- Task prompt:
Your task is to copy all of the entries exactly as they are given.

Stored records:
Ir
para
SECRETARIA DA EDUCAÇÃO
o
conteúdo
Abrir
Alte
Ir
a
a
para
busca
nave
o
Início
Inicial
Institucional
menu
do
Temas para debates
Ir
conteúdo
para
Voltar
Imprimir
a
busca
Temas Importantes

- Answer:
Ir
para
SECRETARIA DA EDUCAÇÃO
o
conteúdo
Abrir
Alte
Ir
a
a
para
busca
nave
o
Início
Inicial
Institucional
menu
do
Temas para debates
Ir
conteúdo
para
Voltar
Imprimir
a
busca
Temas Importantes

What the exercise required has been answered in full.